«Er hat uns schon seit langem dazu bestimmt, seine Söhne und Töchter zu werden durch Jesus Christus, nach seinem gnädigen Willen, zum Lobpreis seiner herrlichen Gnade, mit der er uns beschenkt hat in seinem geliebten Sohn» (Epheser 1,5–6).
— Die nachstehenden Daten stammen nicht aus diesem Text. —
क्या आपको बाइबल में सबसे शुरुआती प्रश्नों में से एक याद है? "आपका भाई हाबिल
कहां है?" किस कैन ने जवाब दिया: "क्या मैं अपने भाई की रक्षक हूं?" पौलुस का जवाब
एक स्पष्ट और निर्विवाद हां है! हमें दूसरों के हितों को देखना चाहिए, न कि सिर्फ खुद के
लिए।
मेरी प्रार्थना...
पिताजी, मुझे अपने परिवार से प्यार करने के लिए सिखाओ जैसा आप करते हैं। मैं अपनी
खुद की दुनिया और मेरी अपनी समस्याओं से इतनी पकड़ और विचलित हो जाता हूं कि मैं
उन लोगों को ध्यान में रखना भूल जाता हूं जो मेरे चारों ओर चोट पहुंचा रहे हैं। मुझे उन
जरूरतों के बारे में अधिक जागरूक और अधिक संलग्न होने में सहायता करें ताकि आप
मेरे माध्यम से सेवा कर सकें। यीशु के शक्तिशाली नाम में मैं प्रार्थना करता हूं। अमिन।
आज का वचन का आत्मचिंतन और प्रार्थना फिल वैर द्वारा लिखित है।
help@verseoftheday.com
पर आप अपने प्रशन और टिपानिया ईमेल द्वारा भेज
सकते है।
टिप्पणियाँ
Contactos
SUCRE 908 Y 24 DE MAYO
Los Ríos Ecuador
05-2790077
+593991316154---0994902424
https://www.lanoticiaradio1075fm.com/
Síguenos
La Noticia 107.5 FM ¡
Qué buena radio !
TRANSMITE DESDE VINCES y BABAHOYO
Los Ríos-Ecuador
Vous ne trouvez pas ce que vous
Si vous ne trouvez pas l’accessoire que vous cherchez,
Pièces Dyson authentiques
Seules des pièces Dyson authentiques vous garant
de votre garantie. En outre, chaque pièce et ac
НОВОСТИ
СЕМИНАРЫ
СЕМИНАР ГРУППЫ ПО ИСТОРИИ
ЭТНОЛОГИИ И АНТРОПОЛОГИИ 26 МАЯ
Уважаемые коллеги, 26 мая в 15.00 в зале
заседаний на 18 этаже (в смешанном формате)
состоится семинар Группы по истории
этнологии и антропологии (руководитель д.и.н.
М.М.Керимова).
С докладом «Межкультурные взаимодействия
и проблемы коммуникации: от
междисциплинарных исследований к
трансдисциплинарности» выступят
Seit den 1870er Jahren hat sich die Lebenserwartung in der Schweiz und in Deutschland mehr als verdoppelt. Da wir körperlich nicht mehr so hart arbeiten wie unsere Vorfahren, sind viele bei der Pensionierung relativ fit. Trotzdem, der körperliche Zerfall lässt sich nicht stoppen und vor allem kann unsere denkerische Fähigkeit mit der höheren Lebenserwartung kaum mithalten. Mediziner rechnen mit einer Verdoppelung demenzkranker Menschen in den nächsten 25 Jahren. Zudem: die höhere Lebenserwartung macht uns nicht glücklicher als unsere Vorfahren, denn unzählige Menschen leiden wie selten zuvor an Einsamkeit. Die Pandemie hat diese brutal verstärkt. Depressionen nehmen massiv zu.
Wertloses Leben?
Am Montagabend, 23.11.2020 strahlten ARD und SRF zeitgleich das Fernsehspiel «Gott» aus. Es ging um die schwierige Frage der Sterbehilfe. Anschliessend wurde das Thema in beiden TV-Studios mit Experten diskutiert. Während dieser Zeit konnten die Zuschauer in regelmässigen Abständen folgende Nachricht am unteren Bildschirmrand lesen: «Suizidgedanken? Hier finden Sie Hilfe». Dann folgten die Telefonnummern von Seelsorgeeinrichtungen. Die gleichen Hinweise fanden sich auf den Homepages, die jenen Themenabend vertieften. Die Verantwortlichen fühlten sich zu dieser ungewöhnlichen Massnahme veranlasst, weil die ganze Zeit subtil folgende Botschaft vermittelt wurde: Wenn du krank oder depressiv oder einsam bist, wenn dein Körper dir nicht mehr gehorcht oder wenn dein Verstand nachlässt, dann gibt es Erlösung durch die Sterbehilfe. Hinter dieser Nachricht versteckt sich jedoch eine weit brutalere Nachricht, die unweigerlich in die Depression führt: Kranke, Schwache und Alte sind nichts mehr wert. Eigentlich sind sie nur noch eine Belastung für die Gesellschaft. Früher hätte man gesagt: «Gib dir die Kugel!» Heute drückt man das netter aus: «Beende dein wertloses Leben mit der Unterstützung einer Sterbehilfeorganisation.»
Das wertvollste Geschenk: Leben mit Gott
Offenbar ist unser Leben nur dann wertvoll, wenn wir jung, kräftig und produktiv sind. Das Töten von vermeintlich unnützem Leben ist keine moderne Erfindung. Die Antike Welt war gnadenlos zu kranken oder behinderten Kindern. Seneca schreibt: «Wir schlachten einen wild gewordenen Ochsen, wir erwürgen einen verrückt gewordenen Hund, wir stossen ein Messer in eine kranke Kuh, damit sie nicht andere ansteckt, und Kinder, die schwach oder missgebildet geboren werden, ertränken wir.» Paulus, ein Zeitgenosse Senecas, definiert den Wert des Lebens nicht mit menschlicher Schaffenskraft, Klugheit, Bildung, Macht, Ansehen oder vornehmer Herkunft. Mit all dem konnten sich die damaligen Christen kaum rühmen – und das war auch gut so –, denn für Paulus sind Christen wertvoll, weil sie zu Christus gehören. Durch ihn hat uns der himmlische Vater zu seinen erlesenen Söhnen und Töchtern gemacht und mit jedem himmlischen Reichtum beschenkt. Diese Würde überstrahlt jede Krankheit, Schwachheit, Unvollkommenheit und Einsamkeit. Sie übersteht den Tod und bleibt in alle Ewigkeit. Das ist das Evangelium, das wir leben und lehren dürfen!